With the line that contains "cần được xử lý/kiểm tra định kỳ để tránh gỉ." as the first line, output exactly every line through the end of the material.

Content starts

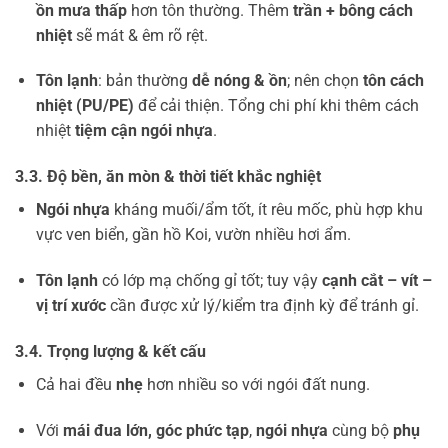
ồn mưa thấp
hơn tôn thường. Thêm
trần + bông cách
nhiệt
sẽ mát & êm rõ rệt.
Tôn lạnh
: bản thường
dễ nóng & ồn
; nên chọn
tôn cách
nhiệt (PU/PE)
để cải thiện. Tổng chi phí khi thêm cách
nhiệt
tiệm cận ngói nhựa
.
3.3. Độ bền, ăn mòn & thời tiết khắc nghiệt
Ngói nhựa
kháng muối/ẩm tốt, ít rêu mốc, phù hợp khu
vực ven biển, gần hồ Koi, vườn nhiều hơi ẩm.
Tôn lạnh
có lớp mạ chống gỉ tốt; tuy vậy
cạnh cắt – vít –
vị trí xước
cần được xử lý/kiểm tra định kỳ để tránh gỉ.
3.4. Trọng lượng & kết cấu
Cả hai đều
nhẹ
hơn nhiều so với ngói đất nung.
Với
mái đua lớn, góc phức tạp
,
ngói nhựa
cùng bộ
phụ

Content ends

RESPONSE -
cần được xử lý/kiểm tra định kỳ để tránh gỉ.
3.4. Trọng lượng & kết cấu
Cả hai đều
nhẹ
hơn nhiều so với ngói đất nung.
Với
mái đua lớn, góc phức tạp
,
ngói nhựa
cùng bộ
phụ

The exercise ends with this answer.